Co słychać u kapitana Ostrovii? „Czuję się dobrze i normalnie trenuję”

Dodane przez: Redaktor tzostrovia 17 lutego, 2020

-Czuję się już dobrze, normalnie trenuję, a przerwę w przygotowaniach miałem dwutygodniową – mówi Tomasz Gapiński. Kapitan Arged Malesa TŻ Ostrovia 24 stycznia przeszedł zabieg wyciągnięcia śrub z kontuzjowanego obojczyka.

Tomasz Gapiński z uwagi na zabieg nie trenował przez dwa tygodnie po operacji. – Zabieg został dobrze wykonany, wszystko odbyło się myśli lekarzy. Czuję się dobrze i normalnie już trenuję. Przez dwa tygodnie miałem przerwę w przygotowaniach, zgodnie z zaleceniami lekarzy, ale teraz już jestem w normalnym toku treningowym – wyjaśnia żużlowiec ostrowskiego klubu.

Kapitan drużyny, wiedząc, że czeka go zabieg pomiędzy sezonami, wcześniej rozpoczął przygotowania. – Pierwotnie planowałem, że będę miał dwa zabiegi. Chciałem zrobić jeszcze operację na zatoki, które dokuczały mi chociażby w decydującej części poprzedniego sezonu. Ta operacja będzie jednak musiała poczekać. Miniony sezon mieliśmy dosyć długi, bo jeździliśmy do połowy października. Taką operację trzeba wykonać najpóźniej we wrześniu. W sezonie nie mogę się poddać takiemu zabiegowi, bo trzeba być w stu procentach gotowym – tłumaczy Gapiński.
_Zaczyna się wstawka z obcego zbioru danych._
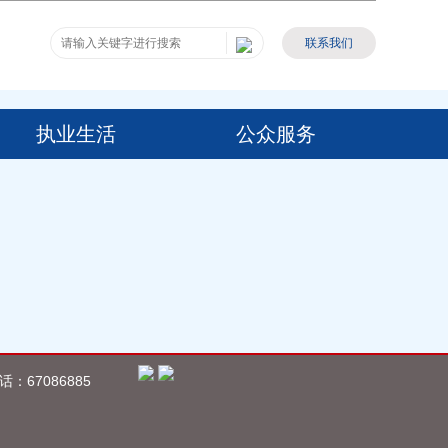
联系我们
执业生活
公众服务
67086885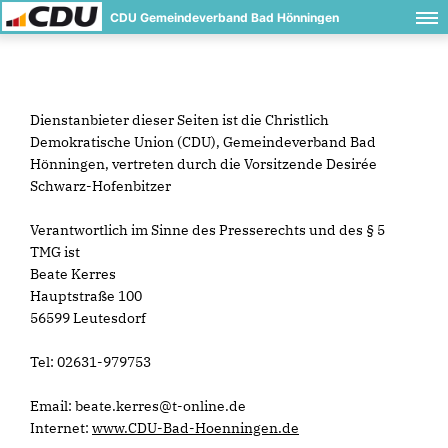
CDU Gemeindeverband Bad Hönningen
Dienstanbieter dieser Seiten ist die Christlich
Demokratische Union (CDU), Gemeindeverband Bad
Hönningen, vertreten durch die Vorsitzende Desirée
Schwarz-Hofenbitzer
Verantwortlich im Sinne des Presserechts und des § 5
TMG ist
Beate Kerres
Hauptstraße 100
56599 Leutesdorf
Tel: 02631-979753
Email: beate.kerres@t-online.de
Internet:
www.CDU-Bad-Hoenningen.de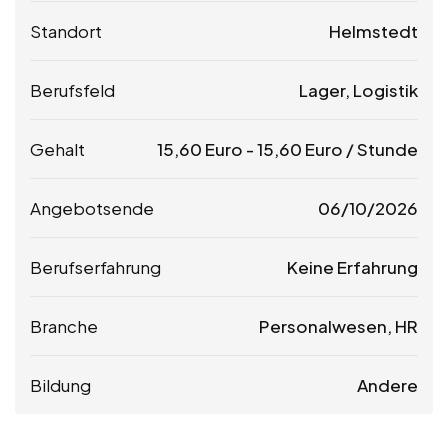
Standort
Helmstedt
Berufsfeld
Lager, Logistik
Gehalt
15,60
Euro
-
15,60
Euro
/ Stunde
Angebotsende
06/10/2026
Berufserfahrung
Keine Erfahrung
Branche
Personalwesen, HR
Bildung
Andere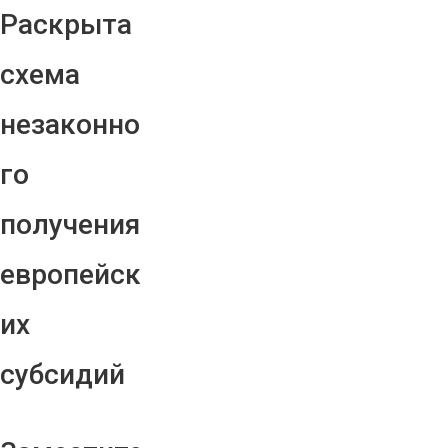
Раскрыта
схема
незаконно
го
получения
европейск
их
субсидий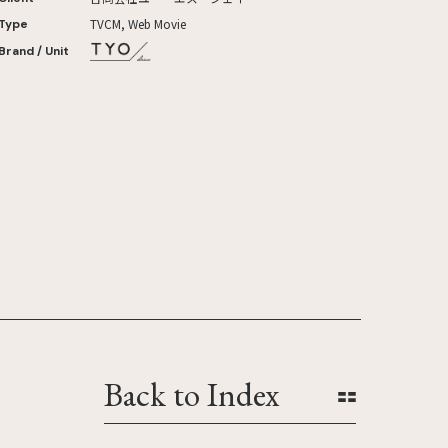
TVCM, Web Movie
Type
Brand / Unit
Back to Index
Najważniejsze było jednak pozbycie się zbędnego żelastwa po czerwcowej operacji obojczyka. – Czekam teraz pełny miesiąc od zabiegu, żeby dziury po śrubach się zagoiły. Ten miesiąc na spokojnie trenuję, na razie bez motocrossu, a dopiero później ruszę z treningami na maksa. Pod kątem siły trenowałem w listopadzie, grudniu i styczniu. Teraz tylko kontynuuję to, co już zbudowałem w tamtym okresie. Obecnie skupiam się na ćwiczeniach szybkościowych, bez obciążeń i przerzucania zbędnych kilogramów. Na tym etapie przygotowań jest to już niepotrzebne – wyjaśnia kapitan ostrowskiej drużyny.

Tomasz Gapiński przyznaje, że za około dwa tygodnie będzie miał skompletowany sprzęt, ale specjalnie śpieszyć się z wyjazdem na tor nie zamierza. – Wolę chuchać i dmuchać na zimne, żeby ten obojczyk się dobrze zagoił. Myślę, że w okolicach 10 marca powinienem pojawić się na torze. Wystarczą mi 3-4 mocne treningi i będę gotowy do sparingów. Jazdy na motocyklu przecież się nie zapomina – kończy nasz rozmówca.